Action item:
Only the lines below between the ones containing "ненавидят, но не" and "momenten die je", inclusive, are to be reproduced, each exactly as it stands.

Exercise data:
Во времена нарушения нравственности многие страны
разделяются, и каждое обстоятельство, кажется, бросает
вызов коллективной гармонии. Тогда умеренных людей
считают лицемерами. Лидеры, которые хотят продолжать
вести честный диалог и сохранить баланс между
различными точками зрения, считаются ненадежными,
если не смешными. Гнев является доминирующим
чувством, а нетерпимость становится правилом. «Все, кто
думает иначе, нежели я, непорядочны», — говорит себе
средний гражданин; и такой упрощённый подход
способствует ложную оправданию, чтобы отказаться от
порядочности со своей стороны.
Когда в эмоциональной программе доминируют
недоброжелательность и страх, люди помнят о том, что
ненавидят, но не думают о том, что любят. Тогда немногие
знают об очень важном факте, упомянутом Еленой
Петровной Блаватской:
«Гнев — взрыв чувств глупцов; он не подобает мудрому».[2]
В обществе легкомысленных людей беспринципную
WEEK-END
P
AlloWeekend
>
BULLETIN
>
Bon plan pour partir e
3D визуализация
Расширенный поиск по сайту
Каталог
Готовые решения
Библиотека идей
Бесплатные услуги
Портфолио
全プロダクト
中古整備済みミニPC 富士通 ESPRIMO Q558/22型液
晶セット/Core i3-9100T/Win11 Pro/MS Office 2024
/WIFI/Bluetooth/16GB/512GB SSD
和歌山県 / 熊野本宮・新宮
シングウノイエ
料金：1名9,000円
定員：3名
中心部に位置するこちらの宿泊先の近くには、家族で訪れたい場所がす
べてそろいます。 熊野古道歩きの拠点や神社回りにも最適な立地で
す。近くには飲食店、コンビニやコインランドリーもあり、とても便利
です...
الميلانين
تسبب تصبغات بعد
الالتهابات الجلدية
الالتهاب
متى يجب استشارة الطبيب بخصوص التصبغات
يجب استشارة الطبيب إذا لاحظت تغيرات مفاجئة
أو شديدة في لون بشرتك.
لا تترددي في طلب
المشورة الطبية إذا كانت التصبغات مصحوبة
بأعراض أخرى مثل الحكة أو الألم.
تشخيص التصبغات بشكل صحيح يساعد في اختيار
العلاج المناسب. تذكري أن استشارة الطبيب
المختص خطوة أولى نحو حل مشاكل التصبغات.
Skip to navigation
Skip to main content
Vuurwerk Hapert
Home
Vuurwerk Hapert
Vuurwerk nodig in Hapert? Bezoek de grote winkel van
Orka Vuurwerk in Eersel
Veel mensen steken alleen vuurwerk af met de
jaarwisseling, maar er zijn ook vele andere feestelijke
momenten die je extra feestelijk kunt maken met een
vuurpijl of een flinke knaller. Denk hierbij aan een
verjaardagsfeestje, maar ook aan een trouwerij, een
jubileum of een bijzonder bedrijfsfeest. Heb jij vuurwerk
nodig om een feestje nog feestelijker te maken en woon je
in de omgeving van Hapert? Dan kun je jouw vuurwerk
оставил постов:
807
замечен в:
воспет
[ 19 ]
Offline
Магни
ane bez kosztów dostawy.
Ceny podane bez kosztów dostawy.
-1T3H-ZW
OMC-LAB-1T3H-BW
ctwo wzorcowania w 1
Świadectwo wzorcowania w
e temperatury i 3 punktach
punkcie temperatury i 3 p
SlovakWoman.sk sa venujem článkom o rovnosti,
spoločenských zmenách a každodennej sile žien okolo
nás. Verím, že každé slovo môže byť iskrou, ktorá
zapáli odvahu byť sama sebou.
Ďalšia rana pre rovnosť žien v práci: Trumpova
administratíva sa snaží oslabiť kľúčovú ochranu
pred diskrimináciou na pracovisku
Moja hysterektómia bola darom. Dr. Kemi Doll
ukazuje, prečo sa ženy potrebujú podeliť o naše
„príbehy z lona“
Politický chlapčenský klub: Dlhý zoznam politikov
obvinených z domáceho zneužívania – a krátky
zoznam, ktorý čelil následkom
--
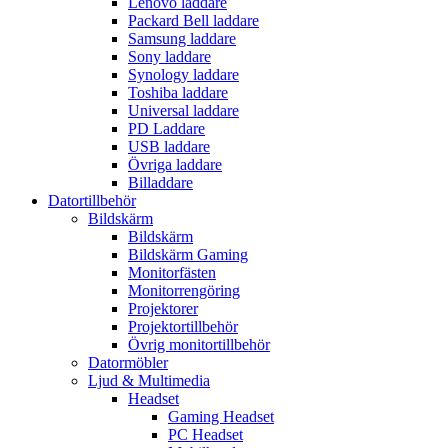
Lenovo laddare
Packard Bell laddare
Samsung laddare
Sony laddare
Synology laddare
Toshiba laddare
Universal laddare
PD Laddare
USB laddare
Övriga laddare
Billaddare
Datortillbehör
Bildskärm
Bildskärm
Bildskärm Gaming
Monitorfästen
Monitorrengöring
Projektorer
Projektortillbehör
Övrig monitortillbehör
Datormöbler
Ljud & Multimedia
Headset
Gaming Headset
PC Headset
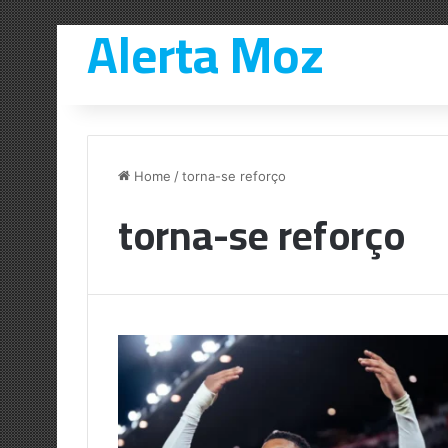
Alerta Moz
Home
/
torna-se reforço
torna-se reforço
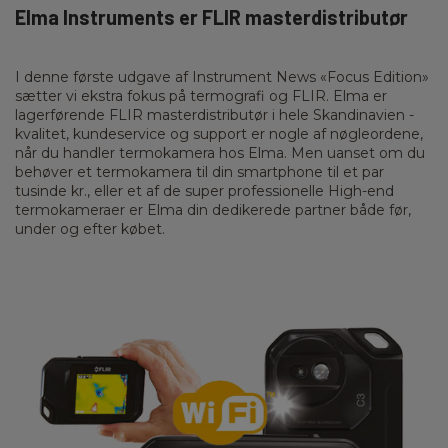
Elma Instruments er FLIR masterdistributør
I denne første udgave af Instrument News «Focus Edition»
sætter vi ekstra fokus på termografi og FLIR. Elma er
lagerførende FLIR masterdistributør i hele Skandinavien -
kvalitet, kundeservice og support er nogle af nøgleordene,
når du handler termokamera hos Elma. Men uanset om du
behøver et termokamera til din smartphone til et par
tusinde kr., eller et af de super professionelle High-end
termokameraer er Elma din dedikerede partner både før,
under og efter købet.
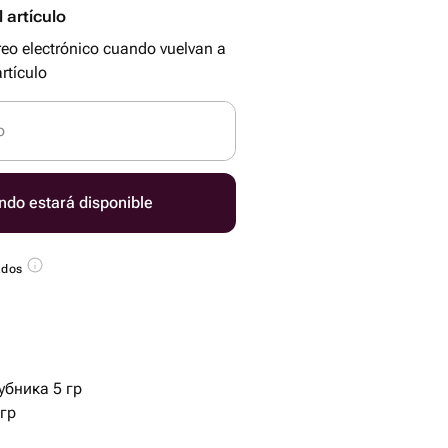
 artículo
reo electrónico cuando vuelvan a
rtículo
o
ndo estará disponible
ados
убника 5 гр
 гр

Result of this exercise:
ненавидят, но не думают о том, что любят. Тогда немногие
знают об очень важном факте, упомянутом Еленой
Петровной Блаватской:
«Гнев — взрыв чувств глупцов; он не подобает мудрому».[2]
В обществе легкомысленных людей беспринципную
WEEK-END
P
AlloWeekend
>
BULLETIN
>
Bon plan pour partir e
3D визуализация
Расширенный поиск по сайту
Каталог
Готовые решения
Библиотека идей
Бесплатные услуги
Портфолио
全プロダクト
中古整備済みミニPC 富士通 ESPRIMO Q558/22型液
晶セット/Core i3-9100T/Win11 Pro/MS Office 2024
/WIFI/Bluetooth/16GB/512GB SSD
和歌山県 / 熊野本宮・新宮
シングウノイエ
料金：1名9,000円
定員：3名
中心部に位置するこちらの宿泊先の近くには、家族で訪れたい場所がす
べてそろいます。 熊野古道歩きの拠点や神社回りにも最適な立地で
す。近くには飲食店、コンビニやコインランドリーもあり、とても便利
です...
الميلانين
تسبب تصبغات بعد
الالتهابات الجلدية
الالتهاب
متى يجب استشارة الطبيب بخصوص التصبغات
يجب استشارة الطبيب إذا لاحظت تغيرات مفاجئة
أو شديدة في لون بشرتك.
لا تترددي في طلب
المشورة الطبية إذا كانت التصبغات مصحوبة
بأعراض أخرى مثل الحكة أو الألم.
تشخيص التصبغات بشكل صحيح يساعد في اختيار
العلاج المناسب. تذكري أن استشارة الطبيب
المختص خطوة أولى نحو حل مشاكل التصبغات.
Skip to navigation
Skip to main content
Vuurwerk Hapert
Home
Vuurwerk Hapert
Vuurwerk nodig in Hapert? Bezoek de grote winkel van
Orka Vuurwerk in Eersel
Veel mensen steken alleen vuurwerk af met de
jaarwisseling, maar er zijn ook vele andere feestelijke
momenten die je extra feestelijk kunt maken met een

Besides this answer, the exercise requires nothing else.